─── Data extract ───
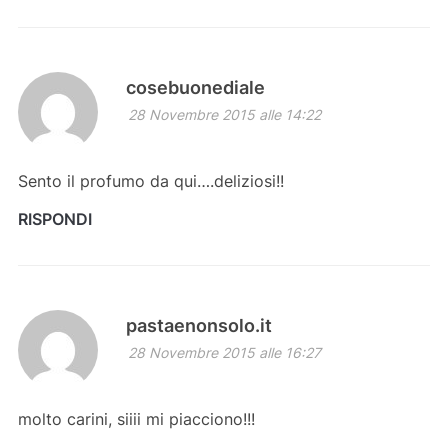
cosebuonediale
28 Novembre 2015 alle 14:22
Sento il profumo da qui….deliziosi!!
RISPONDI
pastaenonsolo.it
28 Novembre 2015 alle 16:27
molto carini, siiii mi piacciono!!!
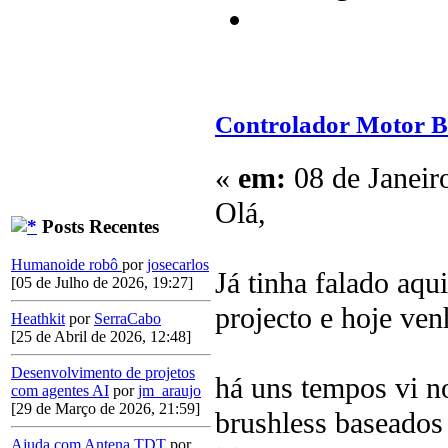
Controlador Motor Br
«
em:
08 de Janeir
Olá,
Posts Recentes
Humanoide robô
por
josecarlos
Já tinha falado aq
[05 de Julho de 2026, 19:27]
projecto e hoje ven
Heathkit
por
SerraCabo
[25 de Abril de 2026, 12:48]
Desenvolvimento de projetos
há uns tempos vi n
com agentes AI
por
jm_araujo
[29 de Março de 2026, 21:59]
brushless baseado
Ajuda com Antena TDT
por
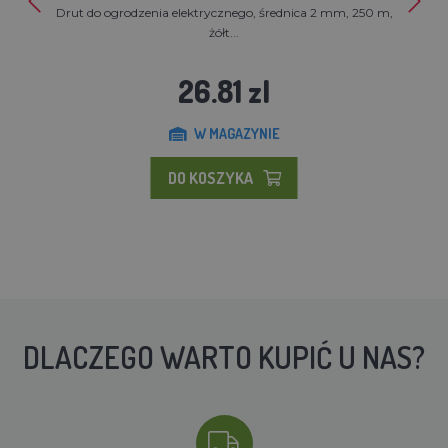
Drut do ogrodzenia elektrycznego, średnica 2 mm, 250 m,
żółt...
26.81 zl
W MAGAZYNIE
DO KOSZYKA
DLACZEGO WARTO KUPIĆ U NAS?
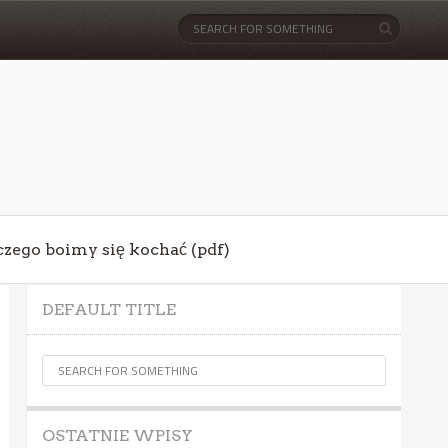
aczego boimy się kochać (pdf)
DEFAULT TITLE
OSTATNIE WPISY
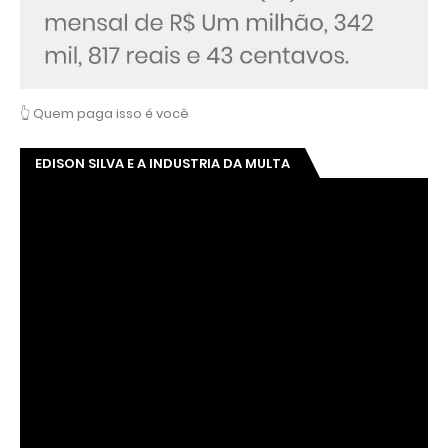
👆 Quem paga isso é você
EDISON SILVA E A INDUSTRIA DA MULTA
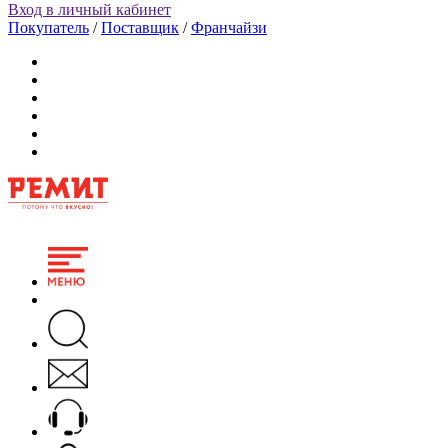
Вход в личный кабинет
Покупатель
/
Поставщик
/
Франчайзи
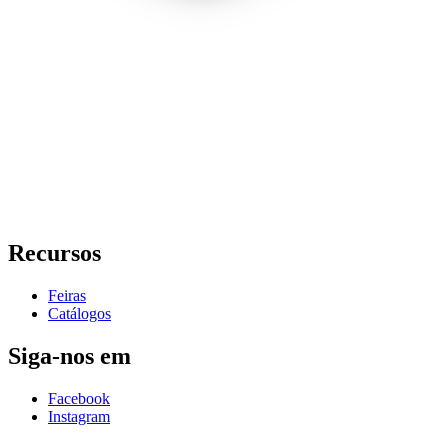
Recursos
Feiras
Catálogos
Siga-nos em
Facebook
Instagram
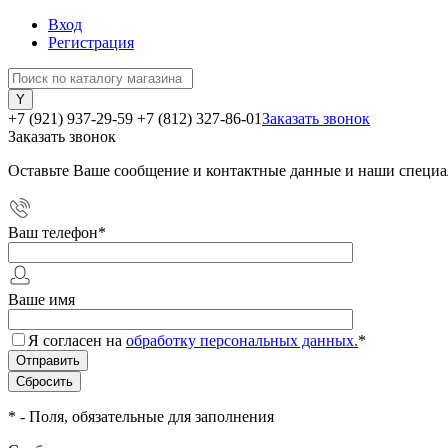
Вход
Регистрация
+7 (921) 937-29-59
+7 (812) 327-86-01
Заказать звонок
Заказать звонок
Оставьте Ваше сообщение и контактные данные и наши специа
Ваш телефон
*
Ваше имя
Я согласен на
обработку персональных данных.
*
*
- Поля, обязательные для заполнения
───
▶ **What is required**:
Starting with the line that holds "OSTATNIE WPISY", print each line through the last one of the data exactly as written, but do not include the pictures.

▶ **Your response**:
OSTATNIE WPISY
👆 Quem paga isso é você
EDISON SILVA E A INDUSTRIA DA MULTA
Вход в личный кабинет
Покупатель
/
Поставщик
/
Франчайзи
Recursos
Feiras
Catálogos
Siga-nos em
Facebook
Instagram
Вход
Регистрация
+7 (921) 937-29-59
+7 (812) 327-86-01
Заказать звонок
Заказать звонок
Оставьте Ваше сообщение и контактные данные и наши специа
Ваш телефон
*
Ваше имя
Я согласен на
обработку персональных данных.
*
*
- Поля, обязательные для заполнения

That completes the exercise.